Custos da construção: pressão da mão de obra deve continuar em 2026
- Redação Liga News
- 15 de jan.
- 3 min de leitura
Com materiais em desaceleração, energia pressionando serviços e salários em alta, a mão de obra segue como o principal vetor de custo da construção civil.

O INCC-DI encerrou dezembro de 2025 com alta de 0,21%, desacelerando em relação a novembro (0,27%). À primeira vista, um alívio. Mas só à primeira vista.
Quando se abre a planilha, o recado fica claro: materiais perderam fôlego, serviços ficaram estáveis… e a mão de obra segue puxando a conta para cima.
Em um setor que depende de gente (e cada vez encontra menos), esse detalhe muda tudo.
Materiais caem, mas nem todos querem colaborar 🧱
O grupo Materiais e Equipamentos desacelerou de 0,28% para 0,15% no mês, ajudando a conter o índice geral. No acumulado de 2025, a alta foi de 3,61%, bem abaixo dos 5,34% registrados em 2024.
Parte dessa ajuda veio do aço: vergalhões e arames ficaram 7,33% mais baratos no ano. Um presente raro.
Mas nem todos os insumos entraram no espírito natalino. Tubos de PVC (+14,76%), vidros (+11,43%) e condutores elétricos (+10,46%) lembraram que a inflação setorial ainda escolhe seus alvos.
Serviços sobem… puxados pela conta de luz ⚡
O componente Serviços acelerou no acumulado de 2025, fechando o ano com alta de 5,45%. O vilão tem nome e sobrenome: energia elétrica, com aumento expressivo de 15,84%.

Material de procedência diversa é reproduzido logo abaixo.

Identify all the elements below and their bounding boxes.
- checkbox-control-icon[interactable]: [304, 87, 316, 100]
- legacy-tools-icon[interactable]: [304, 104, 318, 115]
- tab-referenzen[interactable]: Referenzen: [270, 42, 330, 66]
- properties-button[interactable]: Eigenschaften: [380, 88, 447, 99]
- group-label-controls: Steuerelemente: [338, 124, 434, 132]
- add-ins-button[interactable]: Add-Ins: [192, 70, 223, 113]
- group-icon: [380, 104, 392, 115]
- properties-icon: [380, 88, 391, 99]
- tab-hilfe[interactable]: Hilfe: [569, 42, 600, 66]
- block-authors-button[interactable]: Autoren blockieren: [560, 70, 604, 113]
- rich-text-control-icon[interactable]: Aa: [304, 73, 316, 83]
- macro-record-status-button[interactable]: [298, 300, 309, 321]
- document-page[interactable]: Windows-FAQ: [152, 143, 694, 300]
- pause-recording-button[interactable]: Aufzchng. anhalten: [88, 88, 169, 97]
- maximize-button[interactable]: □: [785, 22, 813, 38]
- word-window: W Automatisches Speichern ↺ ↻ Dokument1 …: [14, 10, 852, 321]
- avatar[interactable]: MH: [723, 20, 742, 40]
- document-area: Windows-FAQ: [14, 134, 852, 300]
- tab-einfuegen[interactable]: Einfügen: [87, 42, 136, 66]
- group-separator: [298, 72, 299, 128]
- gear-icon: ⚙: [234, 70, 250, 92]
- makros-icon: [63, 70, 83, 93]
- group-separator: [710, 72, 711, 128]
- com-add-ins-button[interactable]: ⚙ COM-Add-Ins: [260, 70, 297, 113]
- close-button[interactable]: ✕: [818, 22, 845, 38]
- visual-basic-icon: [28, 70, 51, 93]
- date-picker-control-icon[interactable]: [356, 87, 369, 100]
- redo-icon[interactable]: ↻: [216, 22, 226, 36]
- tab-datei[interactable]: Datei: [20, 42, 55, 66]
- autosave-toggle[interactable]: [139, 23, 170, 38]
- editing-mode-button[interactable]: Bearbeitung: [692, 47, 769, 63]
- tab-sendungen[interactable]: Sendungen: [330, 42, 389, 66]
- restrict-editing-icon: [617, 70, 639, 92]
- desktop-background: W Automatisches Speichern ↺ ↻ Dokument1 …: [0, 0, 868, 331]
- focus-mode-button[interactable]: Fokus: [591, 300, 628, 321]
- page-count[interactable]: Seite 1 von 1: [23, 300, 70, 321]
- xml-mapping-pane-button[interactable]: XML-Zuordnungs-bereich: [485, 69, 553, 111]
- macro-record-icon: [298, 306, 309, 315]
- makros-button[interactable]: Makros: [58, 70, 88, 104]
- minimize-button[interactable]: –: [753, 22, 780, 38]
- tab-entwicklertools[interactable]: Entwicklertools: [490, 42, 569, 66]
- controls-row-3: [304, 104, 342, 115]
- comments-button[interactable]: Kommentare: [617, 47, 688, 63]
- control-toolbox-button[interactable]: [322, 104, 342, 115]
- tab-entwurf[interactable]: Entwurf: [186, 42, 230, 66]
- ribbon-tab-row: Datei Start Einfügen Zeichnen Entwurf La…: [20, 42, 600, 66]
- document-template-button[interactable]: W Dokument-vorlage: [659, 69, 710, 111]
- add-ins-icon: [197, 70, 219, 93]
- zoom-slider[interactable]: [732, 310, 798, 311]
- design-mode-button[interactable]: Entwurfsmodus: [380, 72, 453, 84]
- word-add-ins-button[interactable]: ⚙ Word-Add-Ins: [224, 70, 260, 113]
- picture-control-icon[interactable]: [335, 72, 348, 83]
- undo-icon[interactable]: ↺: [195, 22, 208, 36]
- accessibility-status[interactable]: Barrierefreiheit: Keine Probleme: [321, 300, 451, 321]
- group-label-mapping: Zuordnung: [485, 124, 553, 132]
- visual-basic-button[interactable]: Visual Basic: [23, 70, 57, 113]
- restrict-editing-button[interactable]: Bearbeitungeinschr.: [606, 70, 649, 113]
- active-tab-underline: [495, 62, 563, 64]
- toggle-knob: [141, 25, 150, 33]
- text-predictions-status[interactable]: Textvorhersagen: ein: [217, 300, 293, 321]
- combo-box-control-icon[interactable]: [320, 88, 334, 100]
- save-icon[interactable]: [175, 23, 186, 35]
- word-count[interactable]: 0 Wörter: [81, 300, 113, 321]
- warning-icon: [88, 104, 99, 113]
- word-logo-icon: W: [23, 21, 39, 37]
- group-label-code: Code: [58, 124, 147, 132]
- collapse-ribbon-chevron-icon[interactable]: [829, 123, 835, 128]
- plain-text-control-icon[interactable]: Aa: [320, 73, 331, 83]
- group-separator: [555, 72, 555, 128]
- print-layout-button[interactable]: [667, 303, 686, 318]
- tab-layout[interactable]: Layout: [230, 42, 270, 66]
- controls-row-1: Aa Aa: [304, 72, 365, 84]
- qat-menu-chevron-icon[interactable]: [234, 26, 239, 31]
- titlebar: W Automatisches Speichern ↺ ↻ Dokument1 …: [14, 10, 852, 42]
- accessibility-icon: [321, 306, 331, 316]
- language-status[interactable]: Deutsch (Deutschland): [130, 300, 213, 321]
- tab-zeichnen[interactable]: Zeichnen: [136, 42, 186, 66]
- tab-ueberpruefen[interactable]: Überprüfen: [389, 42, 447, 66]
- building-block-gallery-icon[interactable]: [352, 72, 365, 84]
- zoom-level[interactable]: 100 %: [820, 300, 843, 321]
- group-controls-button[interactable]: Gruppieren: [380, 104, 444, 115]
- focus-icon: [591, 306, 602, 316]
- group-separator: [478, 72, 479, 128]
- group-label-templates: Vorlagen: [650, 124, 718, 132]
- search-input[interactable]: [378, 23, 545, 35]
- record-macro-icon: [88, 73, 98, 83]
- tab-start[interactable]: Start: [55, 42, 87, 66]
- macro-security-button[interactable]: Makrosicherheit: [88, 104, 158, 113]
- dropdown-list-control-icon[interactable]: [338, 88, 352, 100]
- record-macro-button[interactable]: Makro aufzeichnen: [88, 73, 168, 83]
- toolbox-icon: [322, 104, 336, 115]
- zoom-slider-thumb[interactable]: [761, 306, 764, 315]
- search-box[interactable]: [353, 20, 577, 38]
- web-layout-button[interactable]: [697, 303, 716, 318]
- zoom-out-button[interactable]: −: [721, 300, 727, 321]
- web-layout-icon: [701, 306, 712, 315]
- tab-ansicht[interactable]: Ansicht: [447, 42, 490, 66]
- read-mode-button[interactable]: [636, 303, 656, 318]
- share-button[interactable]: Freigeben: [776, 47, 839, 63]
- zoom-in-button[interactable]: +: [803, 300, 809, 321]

Nada muito fora do roteiro. O problema é que serviços não são o maior peso da obra. Quem manda mesmo está em outro grupo.
Mão de obra: o custo que não recua (e não deve recuar) 👷♂️
O verdadeiro motor da pressão foi, novamente, a mão de obra. Em dezembro, o componente acumulava alta de 8,98% em 12 meses — bem acima do IPCA. Não é exceção. É padrão.
Desde 2022, os custos com trabalhadores da construção crescem acima da inflação oficial, refletindo um mercado de trabalho apertado, envelhecimento da força produtiva e dificuldade crônica de reposição.
📍 Em todas as capitais, os salários subiram mais que o IPCA.
📍 São Paulo liderou o descolamento: o ICC-SP fechou 2025 em 6,86%, acima da média nacional.
Traduzindo: obra anda, mas o custo anda mais rápido.
INCC sobe, IGP cai: uma contradição que explica o setor 📉
Enquanto o INCC-DI acumulou alta de 5,92% em 2025, o IGP-DI caiu 1,20% no mesmo período. A deflação do índice geral veio do IPA, puxado por quedas na indústria extrativa e na agricultura.
Ou seja:
👉 o Brasil sentiu alívio nos preços no atacado
👉 a construção civil, não.
E 2026? Inflação menor, custo maior? 🤔
O mercado projeta um IPCA de 4,05% em 2026, segundo o último Relatório Focus. A desaceleração da economia ajuda esse cenário. Mas a construção deve seguir na contramão.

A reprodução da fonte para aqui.